LIBAN : Des tamaris libanais

LA CARTE DU TENDRE
30/09/2017
À première vue, le cliché de ce jour a été pris dans une large plaine, sur un sol fertile où sont plantés de petits arbres fruitiers pleins de promesses, en rangs serrés et à intervalles réguliers, comme seuls savent le faire nos agriculteurs de père en fils. On aperçoit aussi l’ombre du photographe, une erreur de base qui trahit son côté amateur. Du reste, même l’ouverture a été mal calculée : la photo est surexposée, faisant disparaître l’arrière-plan, et la médiocrité de la lentille donne un effet de vignette autour du sujet, ce qui accentue d’autant la profondeur ressentie.

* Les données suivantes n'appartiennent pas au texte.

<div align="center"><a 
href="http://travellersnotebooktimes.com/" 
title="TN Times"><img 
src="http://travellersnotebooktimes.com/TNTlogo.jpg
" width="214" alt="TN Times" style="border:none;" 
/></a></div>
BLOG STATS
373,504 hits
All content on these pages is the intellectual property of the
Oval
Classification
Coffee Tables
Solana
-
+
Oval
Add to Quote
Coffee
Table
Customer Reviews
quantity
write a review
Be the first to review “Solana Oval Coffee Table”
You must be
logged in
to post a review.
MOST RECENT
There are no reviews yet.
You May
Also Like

Est-on au cœur de la Békaa ? Dans le Koura, peut-être ? Ou bien dans le Akkar, allez savoir ? Quelle est donc cette plaine qui s’étire comme dans un rêve et où se promène ce fier personnage à la mode des années 40 ? S’agit-il d’un riche exploitant agricole ?

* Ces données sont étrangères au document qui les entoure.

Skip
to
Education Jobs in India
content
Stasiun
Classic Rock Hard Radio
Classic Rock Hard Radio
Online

Bien heureusement, dans ce cas précis, l’honneur du collectionneur est sauf et sa curiosité satisfaite : tout amateur qu’il est, l’auteur de la photo a pris soin d’en préciser le lieu au dos, et même la date : lundi 26 mai 1947. Et c’est là qu’apparaît enfin, comme un révélateur photographique, l’intérêt véritable de la scène. À y regarder de plus près, on comprend que ces arbres sont loin d’être fruitiers : ce sont des tamaris, utilisés comme brise-vent depuis l’Antiquité sur nos latitudes où l’air marin est mortel pour les cultures du littoral. Le tamaris, qui semble avoir apprivoisé les caprices de notre climat aussi imprévisible que le caractère de notre peuple, a également la faculté extraordinaire de s’accommoder de l’eau salée, sel qu’il exsude ensuite par son feuillage caduc. Et, comme nos compatriotes, toute branche de tamaris éparpillée par les éléments est capable de prendre racine là où elle tombe pour donner vie à un nouvel arbre ! Non, décidément, le tamaris ne s’avoue jamais vaincu, raison pour laquelle nos ancêtres l’ont aussi utilisé pour délimiter leurs biens-fonds.

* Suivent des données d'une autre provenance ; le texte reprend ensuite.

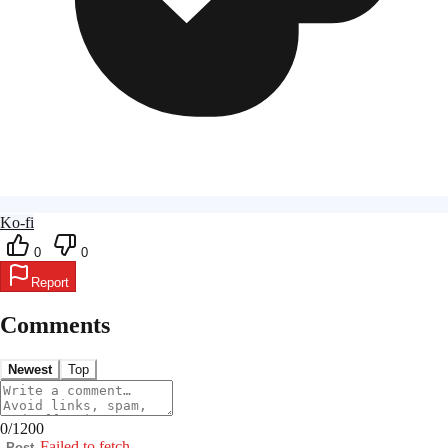
Ko-fi
0
0
Report
Comments
Newest
Top
0
/
1200
Failed to fetch
Post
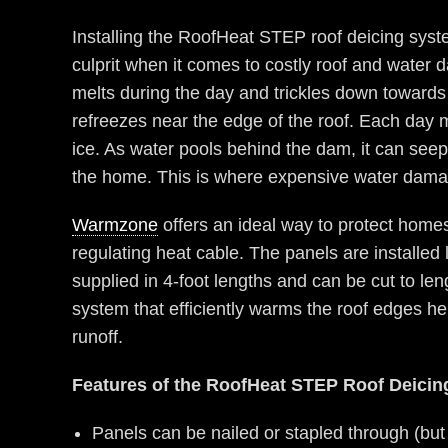
Installing the RoofHeat STEP roof deicing syst
culprit when it comes to costly roof and water 
melts during the day and trickles down towards 
refreezes near the edge of the roof. Each day 
ice. As water pools behind the dam, it can seep
the home. This is where expensive water damag
Warmzone
offers an ideal way to protect home
regulating heat cable. The panels are installe
supplied in 4-foot lengths and can be cut to len
system that efficiently warms the roof edges he
runoff.
Features of the RoofHeat STEP Roof Deici
Panels can be nailed or stapled through (but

Au début de l’ère de l’indépendance du Liban, les autorités municipales ont décidé de planter sur la corniche de Aïn el-Mreissé, cadre inattendu de cette photo, des tamaris, seul arbre capable de résister au vent qui balaie les lieux et d’offrir une ombre bienfaisante par forte chaleur. Les arbres tout jeunes se préparent à peupler les photos d’enfance de nos parents qui passeront par là en famille et s’amuseront à y grimper. Ils perdureront avec très peu d’entretien et encore moins d’exigences jusqu’à la guerre de 1975, avant d’être massacrés par les obus et l’indifférence générale puis remplacés par les palmiers sans caractère qui veillent désormais sur une des plus belles corniches du monde.